Canto Secondo
Il Regno della Materia Sottile
Nel dominio impalpabile del sé segreto, vasto supporto di questo piccolo essere
esteriore che la solida barriera terrestre separa dalla visione, egli entrò in
un meraviglioso aere cristallino e trovò una vita che non viveva di carne, una
luce che rendeva visibili le cose immateriali. Grado squisito nella gerarchia
del prodigio, il regno dell'arte fatata della Materia sottile si stagliò contro
un cielo vivido di colori,
(10) balzando da una trance di splendore e bruma: la rivelazione magica della sua
sponda Vicino al nostro, è un mondo di figure più leggiadre dove, non mascherate
dalla visione deformante della terra, tutte le forme son belle e tutte le cose
vere. In quest'ambiente luminoso, misticamente chiaro, gli occhi eran le porte
d'una percezione celeste, l'udito era musica, il tatto un incantesimo, ed il
cuore viveva d'un potere più intenso. Lì dimoran le origini radiose della natura
terrestre:
(20) i piani perfetti su cui essa plasma le sue opere, i risultati sovrani della
sua forza in travaglio, riposan nella struttura d'un destino stabilito.

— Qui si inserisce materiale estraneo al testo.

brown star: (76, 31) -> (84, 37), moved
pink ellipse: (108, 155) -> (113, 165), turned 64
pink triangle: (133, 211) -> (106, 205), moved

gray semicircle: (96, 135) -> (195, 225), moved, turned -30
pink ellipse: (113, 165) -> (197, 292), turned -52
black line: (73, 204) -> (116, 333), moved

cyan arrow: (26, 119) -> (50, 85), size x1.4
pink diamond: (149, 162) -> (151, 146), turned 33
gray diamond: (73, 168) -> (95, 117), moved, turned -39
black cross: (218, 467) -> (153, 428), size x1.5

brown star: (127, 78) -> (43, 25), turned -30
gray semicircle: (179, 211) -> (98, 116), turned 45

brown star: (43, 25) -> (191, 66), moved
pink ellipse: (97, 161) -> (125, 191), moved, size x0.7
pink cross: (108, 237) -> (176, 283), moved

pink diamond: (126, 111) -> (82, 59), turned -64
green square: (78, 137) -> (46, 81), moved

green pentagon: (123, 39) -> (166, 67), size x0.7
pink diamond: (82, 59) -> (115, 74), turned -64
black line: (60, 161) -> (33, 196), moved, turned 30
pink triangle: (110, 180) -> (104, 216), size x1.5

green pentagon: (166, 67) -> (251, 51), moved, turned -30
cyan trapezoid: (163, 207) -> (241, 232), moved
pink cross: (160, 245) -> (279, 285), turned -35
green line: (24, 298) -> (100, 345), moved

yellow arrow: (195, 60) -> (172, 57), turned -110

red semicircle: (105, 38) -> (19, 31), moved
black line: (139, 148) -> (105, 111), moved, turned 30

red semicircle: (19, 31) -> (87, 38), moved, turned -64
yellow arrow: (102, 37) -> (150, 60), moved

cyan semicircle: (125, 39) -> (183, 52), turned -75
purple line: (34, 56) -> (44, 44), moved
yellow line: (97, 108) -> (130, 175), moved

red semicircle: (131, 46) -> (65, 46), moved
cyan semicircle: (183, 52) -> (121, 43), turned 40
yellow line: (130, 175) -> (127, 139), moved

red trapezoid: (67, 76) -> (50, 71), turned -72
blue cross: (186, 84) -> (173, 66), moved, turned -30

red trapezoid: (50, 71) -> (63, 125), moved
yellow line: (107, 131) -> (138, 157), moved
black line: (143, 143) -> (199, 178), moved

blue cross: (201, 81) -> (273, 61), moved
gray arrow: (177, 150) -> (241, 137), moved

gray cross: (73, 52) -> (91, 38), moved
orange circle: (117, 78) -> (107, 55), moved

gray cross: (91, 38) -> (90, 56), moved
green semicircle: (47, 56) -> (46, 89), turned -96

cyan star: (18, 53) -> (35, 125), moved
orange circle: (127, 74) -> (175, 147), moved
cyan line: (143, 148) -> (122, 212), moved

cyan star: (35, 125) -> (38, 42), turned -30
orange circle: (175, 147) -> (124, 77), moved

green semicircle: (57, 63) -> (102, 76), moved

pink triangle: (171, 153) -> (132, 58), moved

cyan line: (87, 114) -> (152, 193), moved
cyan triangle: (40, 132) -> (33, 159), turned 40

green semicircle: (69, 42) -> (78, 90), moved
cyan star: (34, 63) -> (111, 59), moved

Ora
assaliti invano o vanamente conquisi, eran li già segnati e registrati il
momento e l'aspetto delle sue future sovranità nelle linee sontuose tracciate
dal Desiderio. Lo sbocco d'oro delle labirintiche trame della mente, le
ricchezze non scoperte o ancora inafferrate dalle nostre vite, non contaminate
dal pensiero mortale,
(30) attendono in quest'atmosfera pellucida. Li sono oltrepassati i nostri
incerti inizi,
Lì nostri mezzi termini sviluppati in linee prescienti, i nostri fini compiuti
vivono anticipati. Questo magnifico tetto del nostro piano discendente, che
intercetta il libero dono dell'aria del cielo, lascia filtrare piccole irruzioni
d'un potente soffio o circuiti fragranti attraverso reticoli d'oro; esso
protegge il soffitto della nostra mente terrestre dai soli imperituri e dalla
pioggia fluente di Dio,
(40) eppure canalizza una strana incandescenza iridata e luminose rugiade
stillano dal cielo dell'Immortale. Passaggio pei Poteri che muovono i nostri
giorni, occulta dietro i muri di questa Natura più grezza, una sala-ragnatela
pe'l matrimonio della Mente con la Forma è celata da un arazzo di sogni;
l'attraversano i significati celesti come un velo, la sua visione interiore
sostiene questa scena esteriore. Coscienza più sottile dalle linee più felici,
essa possiede un tatto cui il nostro non arriva,
(50) una purezza di sensazione mai da noi provata; la sua intercessione presso il
Raggio eterno ispira i tentativi effimeri della nostra terra impermanente verso
la bellezza e la forma perfetta delle cose. Nelle stanze della giovane divinità
di potere e del primo giuoco del Fanciullo eterno, le incarnazioni dei suoi
pensieri dall'ali pronte a spiegarsi bagnate nei colori d'una perpetua
meraviglia luminosa, cullate dai sussurri di questo limpido aere, come uccelli
su alberi eterni, riposan sfumate di sogno
(60) prima del tuffo per librarsi sul mare del tempo terrestre. Tutto ciò che qui
appare, ha lì un aspetto più amabile. Qualunque cosa i nostri cuori concepiscano
e le nostre teste creino, perdendo qualche sublime bellezza originaria, da lì
esiliata quaggiù, acconsente a una tinta terrena. Qualunque cosa sia dotata di
fascino qui e di grazia visibili, ha lì le sue linee pure e immortali; tutto ciò
che qui è bello, lì è divino.
Si trovan lì immagini impensabili per la mente umana: corpi che non hanno una
controparte terrestre
(70) traversano la trance illuminata dell'occhio interiore e rapiscono il cuore
col loro passo celeste persuadendo il cielo ad abitare quella sfera incantata. I
prodigi del futuro vagano nei suoi abissi; l'antico e il nuovo son modellati in
quelle profondità: un carnevale di beltà popola le altezze in quel magico regno
della visione ideale. Nelle sue anticamere d'intimità radiosa, materia ed anima
s'incontrano in un'unione cosciente quali amanti in un luogo solitario e
segreto:
(80) nell'abbraccio d'una passione non ancora infelice uniscon la loro forza, la
loro dolcezza e delizia e fondendosi unificano i mondi superiori e inferiori.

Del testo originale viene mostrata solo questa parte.